_WHAT IS EXPECTED_:
Your answer should be the complete data, copied exactly.
*** Opening SUPPLIED DATA ***
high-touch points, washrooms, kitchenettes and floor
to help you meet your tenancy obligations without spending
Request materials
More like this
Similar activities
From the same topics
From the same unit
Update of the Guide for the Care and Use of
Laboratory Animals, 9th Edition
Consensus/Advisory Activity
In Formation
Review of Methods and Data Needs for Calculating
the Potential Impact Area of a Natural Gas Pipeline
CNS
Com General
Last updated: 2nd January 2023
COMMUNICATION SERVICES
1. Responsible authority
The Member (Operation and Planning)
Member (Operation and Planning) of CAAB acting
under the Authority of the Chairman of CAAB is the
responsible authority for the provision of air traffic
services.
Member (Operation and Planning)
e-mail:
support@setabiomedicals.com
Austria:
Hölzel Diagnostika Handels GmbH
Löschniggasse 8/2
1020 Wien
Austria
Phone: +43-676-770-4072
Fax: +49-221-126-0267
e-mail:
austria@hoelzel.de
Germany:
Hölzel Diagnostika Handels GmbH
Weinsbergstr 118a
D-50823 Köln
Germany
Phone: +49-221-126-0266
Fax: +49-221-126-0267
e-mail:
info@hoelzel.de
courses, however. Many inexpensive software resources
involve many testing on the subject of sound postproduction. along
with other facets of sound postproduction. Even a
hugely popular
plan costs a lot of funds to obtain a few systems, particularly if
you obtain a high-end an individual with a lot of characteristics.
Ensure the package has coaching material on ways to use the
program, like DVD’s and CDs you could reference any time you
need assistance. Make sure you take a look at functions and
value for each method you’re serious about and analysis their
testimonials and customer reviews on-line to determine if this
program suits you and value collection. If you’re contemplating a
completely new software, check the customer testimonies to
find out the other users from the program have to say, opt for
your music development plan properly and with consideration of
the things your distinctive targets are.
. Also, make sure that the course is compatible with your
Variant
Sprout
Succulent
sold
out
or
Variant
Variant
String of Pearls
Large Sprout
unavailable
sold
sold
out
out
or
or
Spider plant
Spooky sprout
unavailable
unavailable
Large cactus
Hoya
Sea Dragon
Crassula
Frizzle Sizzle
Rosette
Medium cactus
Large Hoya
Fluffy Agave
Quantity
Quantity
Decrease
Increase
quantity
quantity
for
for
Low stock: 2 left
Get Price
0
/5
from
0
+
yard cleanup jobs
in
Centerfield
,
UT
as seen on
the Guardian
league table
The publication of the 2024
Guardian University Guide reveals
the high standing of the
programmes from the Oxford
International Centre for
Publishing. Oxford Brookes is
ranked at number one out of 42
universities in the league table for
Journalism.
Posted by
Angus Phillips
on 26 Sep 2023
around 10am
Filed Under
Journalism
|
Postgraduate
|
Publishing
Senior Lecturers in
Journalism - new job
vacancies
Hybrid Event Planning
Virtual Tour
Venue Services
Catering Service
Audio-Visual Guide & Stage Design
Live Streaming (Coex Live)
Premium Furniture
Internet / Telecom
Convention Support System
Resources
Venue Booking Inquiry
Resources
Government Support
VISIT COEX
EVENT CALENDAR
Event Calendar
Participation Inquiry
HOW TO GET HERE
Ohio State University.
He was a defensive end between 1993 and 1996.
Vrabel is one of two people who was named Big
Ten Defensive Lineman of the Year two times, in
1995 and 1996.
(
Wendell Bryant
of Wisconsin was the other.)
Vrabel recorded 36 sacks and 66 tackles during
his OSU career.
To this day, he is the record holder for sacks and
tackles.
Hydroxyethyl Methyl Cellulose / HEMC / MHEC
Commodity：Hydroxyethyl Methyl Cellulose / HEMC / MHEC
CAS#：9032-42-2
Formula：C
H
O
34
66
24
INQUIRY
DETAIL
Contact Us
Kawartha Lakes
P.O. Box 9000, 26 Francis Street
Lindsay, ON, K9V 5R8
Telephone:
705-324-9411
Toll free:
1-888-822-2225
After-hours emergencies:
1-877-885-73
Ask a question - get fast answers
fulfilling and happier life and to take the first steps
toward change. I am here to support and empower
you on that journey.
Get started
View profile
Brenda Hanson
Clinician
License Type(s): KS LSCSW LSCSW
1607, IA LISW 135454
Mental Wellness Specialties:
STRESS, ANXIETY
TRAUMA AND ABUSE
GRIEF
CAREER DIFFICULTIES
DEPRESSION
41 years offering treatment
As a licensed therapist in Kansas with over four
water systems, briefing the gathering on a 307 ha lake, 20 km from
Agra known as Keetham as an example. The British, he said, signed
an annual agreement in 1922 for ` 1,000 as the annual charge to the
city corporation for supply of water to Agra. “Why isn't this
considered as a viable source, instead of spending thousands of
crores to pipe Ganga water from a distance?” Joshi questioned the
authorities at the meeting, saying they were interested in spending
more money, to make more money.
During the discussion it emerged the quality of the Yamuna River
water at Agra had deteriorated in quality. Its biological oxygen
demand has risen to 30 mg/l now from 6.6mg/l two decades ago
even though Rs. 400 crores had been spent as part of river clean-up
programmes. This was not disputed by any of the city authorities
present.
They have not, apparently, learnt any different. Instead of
*** Closing SUPPLIED DATA ***
_RESPONSE AREA_:
high-touch points, washrooms, kitchenettes and floor
to help you meet your tenancy obligations without spending
Request materials
More like this
Similar activities
From the same topics
From the same unit
Update of the Guide for the Care and Use of
Laboratory Animals, 9th Edition
Consensus/Advisory Activity
In Formation
Review of Methods and Data Needs for Calculating
the Potential Impact Area of a Natural Gas Pipeline
CNS
Com General
Last updated: 2nd January 2023
COMMUNICATION SERVICES
1. Responsible authority
The Member (Operation and Planning)
Member (Operation and Planning) of CAAB acting
under the Authority of the Chairman of CAAB is the
responsible authority for the provision of air traffic
services.
Member (Operation and Planning)
e-mail:
support@setabiomedicals.com
Austria:
Hölzel Diagnostika Handels GmbH
Löschniggasse 8/2
1020 Wien
Austria
Phone: +43-676-770-4072
Fax: +49-221-126-0267
e-mail:
austria@hoelzel.de
Germany:
Hölzel Diagnostika Handels GmbH
Weinsbergstr 118a
D-50823 Köln
Germany
Phone: +49-221-126-0266
Fax: +49-221-126-0267
e-mail:
info@hoelzel.de
courses, however. Many inexpensive software resources
involve many testing on the subject of sound postproduction. along
with other facets of sound postproduction. Even a
hugely popular
plan costs a lot of funds to obtain a few systems, particularly if
you obtain a high-end an individual with a lot of characteristics.
Ensure the package has coaching material on ways to use the
program, like DVD’s and CDs you could reference any time you
need assistance. Make sure you take a look at functions and
value for each method you’re serious about and analysis their
testimonials and customer reviews on-line to determine if this
program suits you and value collection. If you’re contemplating a
completely new software, check the customer testimonies to
find out the other users from the program have to say, opt for
your music development plan properly and with consideration of
the things your distinctive targets are.
. Also, make sure that the course is compatible with your
Variant
Sprout
Succulent
sold
out
or
Variant
Variant
String of Pearls
Large Sprout
unavailable
sold
sold
out
out
or
or
Spider plant
Spooky sprout
unavailable
unavailable
Large cactus
Hoya
Sea Dragon
Crassula
Frizzle Sizzle
Rosette
Medium cactus
Large Hoya
Fluffy Agave
Quantity
Quantity
Decrease
Increase
quantity
quantity
for
for
Low stock: 2 left
Get Price
0
/5
from
0
+
yard cleanup jobs
in
Centerfield
,
UT
as seen on
the Guardian
league table
The publication of the 2024
Guardian University Guide reveals
the high standing of the
programmes from the Oxford
International Centre for
Publishing. Oxford Brookes is
ranked at number one out of 42
universities in the league table for
Journalism.
Posted by
Angus Phillips
on 26 Sep 2023
around 10am
Filed Under
Journalism
|
Postgraduate
|
Publishing
Senior Lecturers in
Journalism - new job
vacancies
Hybrid Event Planning
Virtual Tour
Venue Services
Catering Service
Audio-Visual Guide & Stage Design
Live Streaming (Coex Live)
Premium Furniture
Internet / Telecom
Convention Support System
Resources
Venue Booking Inquiry
Resources
Government Support
VISIT COEX
EVENT CALENDAR
Event Calendar
Participation Inquiry
HOW TO GET HERE
Ohio State University.
He was a defensive end between 1993 and 1996.
Vrabel is one of two people who was named Big
Ten Defensive Lineman of the Year two times, in
1995 and 1996.
(
Wendell Bryant
of Wisconsin was the other.)
Vrabel recorded 36 sacks and 66 tackles during
his OSU career.
To this day, he is the record holder for sacks and
tackles.
Hydroxyethyl Methyl Cellulose / HEMC / MHEC
Commodity：Hydroxyethyl Methyl Cellulose / HEMC / MHEC
CAS#：9032-42-2
Formula：C
H
O
34
66
24
INQUIRY
DETAIL
Contact Us
Kawartha Lakes
P.O. Box 9000, 26 Francis Street
Lindsay, ON, K9V 5R8
Telephone:
705-324-9411
Toll free:
1-888-822-2225
After-hours emergencies:
1-877-885-73
Ask a question - get fast answers
fulfilling and happier life and to take the first steps
toward change. I am here to support and empower
you on that journey.
Get started
View profile
Brenda Hanson
Clinician
License Type(s): KS LSCSW LSCSW
1607, IA LISW 135454
Mental Wellness Specialties:
STRESS, ANXIETY
TRAUMA AND ABUSE
GRIEF
CAREER DIFFICULTIES
DEPRESSION
41 years offering treatment
As a licensed therapist in Kansas with over four
water systems, briefing the gathering on a 307 ha lake, 20 km from
Agra known as Keetham as an example. The British, he said, signed
an annual agreement in 1922 for ` 1,000 as the annual charge to the
city corporation for supply of water to Agra. “Why isn't this
considered as a viable source, instead of spending thousands of
crores to pipe Ganga water from a distance?” Joshi questioned the
authorities at the meeting, saying they were interested in spending
more money, to make more money.
During the discussion it emerged the quality of the Yamuna River
water at Agra had deteriorated in quality. Its biological oxygen
demand has risen to 30 mg/l now from 6.6mg/l two decades ago
even though Rs. 400 crores had been spent as part of river clean-up
programmes. This was not disputed by any of the city authorities
present.
They have not, apparently, learnt any different. Instead of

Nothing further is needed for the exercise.